§ **WHAT YOU SHOULD DO**: Copy every line that holds the string "billion" from the data below.
>>>>
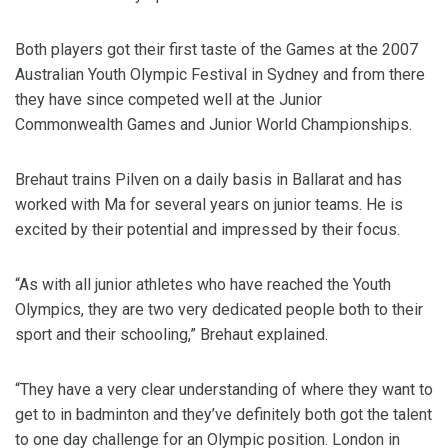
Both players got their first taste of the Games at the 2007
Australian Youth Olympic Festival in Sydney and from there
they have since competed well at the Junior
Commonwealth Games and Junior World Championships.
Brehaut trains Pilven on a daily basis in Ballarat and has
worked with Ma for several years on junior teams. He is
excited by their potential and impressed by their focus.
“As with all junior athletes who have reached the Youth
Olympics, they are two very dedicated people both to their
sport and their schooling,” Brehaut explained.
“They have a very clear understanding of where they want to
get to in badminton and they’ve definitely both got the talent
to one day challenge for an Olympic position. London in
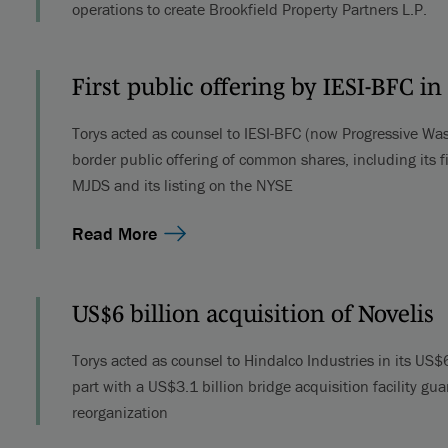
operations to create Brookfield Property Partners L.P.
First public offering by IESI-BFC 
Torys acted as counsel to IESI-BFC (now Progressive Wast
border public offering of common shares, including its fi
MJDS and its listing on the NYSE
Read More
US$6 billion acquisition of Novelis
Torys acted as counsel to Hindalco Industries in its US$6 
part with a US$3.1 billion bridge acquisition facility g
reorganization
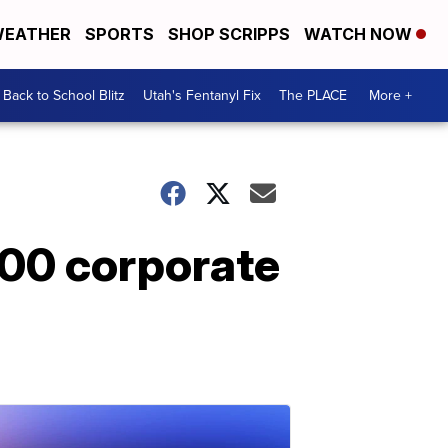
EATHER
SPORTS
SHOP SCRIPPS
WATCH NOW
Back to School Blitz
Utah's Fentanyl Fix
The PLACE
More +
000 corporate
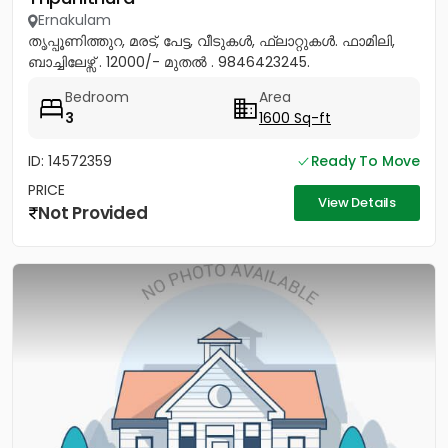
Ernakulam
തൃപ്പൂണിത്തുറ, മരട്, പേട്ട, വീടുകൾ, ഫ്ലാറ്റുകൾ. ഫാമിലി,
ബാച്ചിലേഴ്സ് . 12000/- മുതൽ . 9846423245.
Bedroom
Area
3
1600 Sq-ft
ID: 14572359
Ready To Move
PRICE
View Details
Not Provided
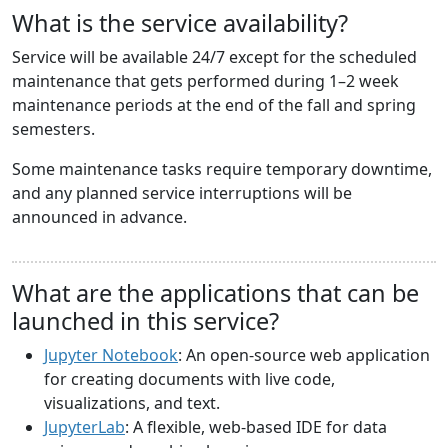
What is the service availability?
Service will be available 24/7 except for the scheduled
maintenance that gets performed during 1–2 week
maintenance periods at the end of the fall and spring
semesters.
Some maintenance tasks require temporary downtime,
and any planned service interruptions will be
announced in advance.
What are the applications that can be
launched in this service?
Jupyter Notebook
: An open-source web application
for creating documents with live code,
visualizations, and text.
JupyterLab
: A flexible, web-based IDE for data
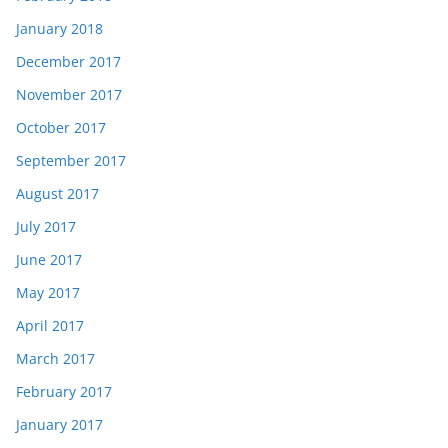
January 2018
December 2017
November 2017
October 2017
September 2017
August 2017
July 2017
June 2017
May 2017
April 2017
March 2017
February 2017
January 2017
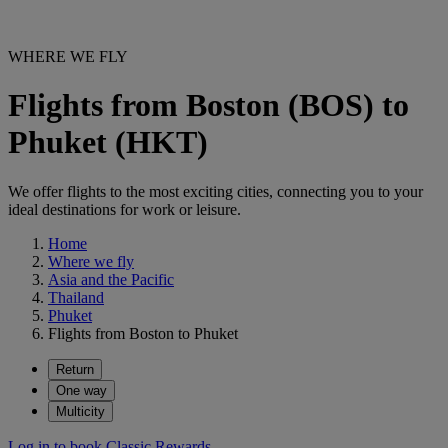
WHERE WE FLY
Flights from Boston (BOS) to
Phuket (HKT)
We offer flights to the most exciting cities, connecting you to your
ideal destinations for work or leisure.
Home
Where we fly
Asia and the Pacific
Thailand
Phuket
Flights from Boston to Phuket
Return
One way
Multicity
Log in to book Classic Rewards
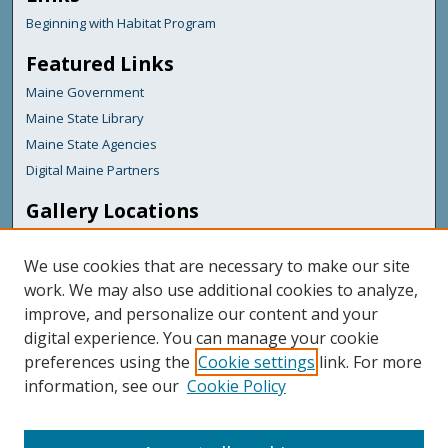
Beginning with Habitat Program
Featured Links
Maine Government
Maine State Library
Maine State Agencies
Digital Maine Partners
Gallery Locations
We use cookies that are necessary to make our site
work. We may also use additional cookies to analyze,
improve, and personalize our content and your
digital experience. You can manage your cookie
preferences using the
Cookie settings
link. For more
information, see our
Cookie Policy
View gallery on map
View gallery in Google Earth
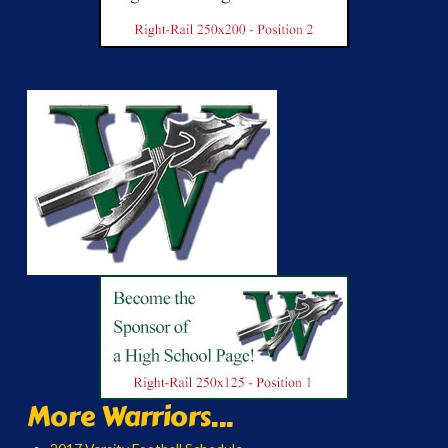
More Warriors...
<<<<
§ **THE ANSWER**:
US$6 billion acquisition of Novelis
part with a US$3.1 billion bridge acquisition facility g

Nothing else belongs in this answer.